I asked them recently about it and they all agreed it was now their gospel and had stood them in great stead over the years. What I had casually thought up on the spot had enriched their lives no end.
I only wish I’d been told this when I was five years old! I HATED peas (frozen) and at 6 years old asked my mother how long I’d have to eat them. She said until I was 16. On the eve of my 16th birthday, I ate my last pea. She was shocked I’d remembered. Be careful what you say to kids, eh?
Barbara – Excellent! That’s a good rule of thumb (er, hand, I guess, there being 5 digits) for lots of things. Too easy to give up with one bad experience – and the taste buds, like the other senses, can take a while to warm up to a new sensation. And yes, one has to be careful what one says to kids.
There is debate in our family over “canned” vs “homemade” when it comes to cranberries. But with all the fuss of a turkey, I’m not making BOTH! So, it depends on the availability of cranberries. It seems some years they are scarcer than others. Regarding “canned goods” my daughter told me recently that she’d bought a can of peas, thinking “what a handy idea!” She had never HAD canned peas, and was very disappointed to find them pale and soft – just as I remember them – and why I never served them when she was a child. Does anyone remember canned bacon? or canned potatoes? those were staples in our early camping years.

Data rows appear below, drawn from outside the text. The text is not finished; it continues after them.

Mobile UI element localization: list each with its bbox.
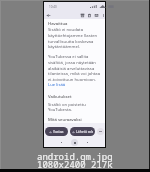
- button[interactable]: Vastaa: [45, 127, 68, 136]
- staticText: Sisältö ei noudata: [48, 27, 83, 33]
- staticText: käyttöehtojamme (lasten: [48, 33, 98, 39]
- staticText: Mitä seuraavaksi: [48, 117, 82, 123]
- button[interactable]: More actions: [97, 128, 104, 135]
- staticText: turvallisuutta koskevaa: [48, 39, 94, 45]
- button[interactable]: Lue lisää: [48, 82, 66, 88]
- staticText: Sisältö on poistettu: [48, 102, 86, 108]
- button[interactable]: Mark unread: [93, 12, 100, 19]
- button[interactable]: Lähetä edel...: [70, 127, 95, 136]
- staticText: YouTubesta.: [48, 107, 72, 113]
- staticText: Lähetä edel...: [76, 129, 93, 134]
- staticText: sisältöä, jossa näytetään: [48, 60, 96, 66]
- button[interactable]: Back: [45, 12, 52, 19]
- staticText: 1080x2400 217k: [37, 158, 113, 170]
- staticText: YouTubessa ei sallita: [48, 54, 89, 60]
- staticText: ei-toivottuun huomioon.: [48, 77, 96, 83]
- staticText: tilanteissa, mikä voi johtaa: [48, 71, 101, 77]
- staticText: Vaikutukset: [48, 94, 72, 100]
- staticText: 10:40: [49, 5, 57, 9]
- staticText: Havaittua: [48, 21, 68, 27]
- staticText: alaikäisiä arveluttavissa: [48, 66, 95, 72]
- button[interactable]: More options: [100, 12, 107, 19]
- staticText: android.gm.jpg: [37, 150, 113, 162]
- button[interactable]: Delete: [86, 12, 93, 19]
- staticText: Vastaa: [53, 129, 64, 134]
- staticText: käytäntöämme).: [48, 44, 81, 50]
- button[interactable]: Archive: [79, 12, 86, 19]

Alison – I remember endless aisles of canned goods and a vanishingly small freezer section. Then, all of a sudden it seems, good food came from the freezer. Today, the only things I buy in cans are stewed tomatoes and diced green chilis. I do remember canned potatoes, but not bacon. I wonder what the next food-processing swerve will be?

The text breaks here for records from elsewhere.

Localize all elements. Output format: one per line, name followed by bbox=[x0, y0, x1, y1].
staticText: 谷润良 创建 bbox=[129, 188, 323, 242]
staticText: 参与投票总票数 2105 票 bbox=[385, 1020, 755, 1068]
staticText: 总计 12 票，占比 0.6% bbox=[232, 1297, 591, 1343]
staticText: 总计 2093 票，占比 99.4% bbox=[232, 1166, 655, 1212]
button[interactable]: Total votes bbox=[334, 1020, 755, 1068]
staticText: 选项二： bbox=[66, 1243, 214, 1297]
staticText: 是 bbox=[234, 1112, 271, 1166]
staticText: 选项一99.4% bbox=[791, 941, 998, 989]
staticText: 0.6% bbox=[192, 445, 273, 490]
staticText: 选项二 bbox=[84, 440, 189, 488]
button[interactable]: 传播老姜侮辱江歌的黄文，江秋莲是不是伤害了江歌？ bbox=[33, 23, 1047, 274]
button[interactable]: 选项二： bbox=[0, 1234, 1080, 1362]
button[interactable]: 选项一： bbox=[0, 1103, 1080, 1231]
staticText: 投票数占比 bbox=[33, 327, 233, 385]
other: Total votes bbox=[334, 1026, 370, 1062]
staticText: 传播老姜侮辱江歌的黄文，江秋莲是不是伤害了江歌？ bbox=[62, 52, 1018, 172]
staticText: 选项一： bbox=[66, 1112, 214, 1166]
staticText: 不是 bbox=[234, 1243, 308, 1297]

A couple of years ago, I tried canned corn for the first time in, oh, let’s say 35 years. I was travelling and, with food sensitivities, unable to trust the ingredients of the food at the nearby ‘restaurant’ choices. So at the convenience store I bought some raw, washed, carrots and celery, canned potatoes (yucky), sliced deli meat, and canned corn. I heated up everything except carrots and celery (my salad) in the microwave in my room. Other than the potatoes, I quite enjoyed it. But I was surprised how much I enjoyed the corn; it was sweet and crunchy, and I have to admit, better than frozen. I always have a few cans of corn in the larder in the winter for convenience. But no, peas and potatoes are still not good, not good at all.
Marion – Oh, yes, and corn. You’re exactly right – much better canned than frozen. I wonder why?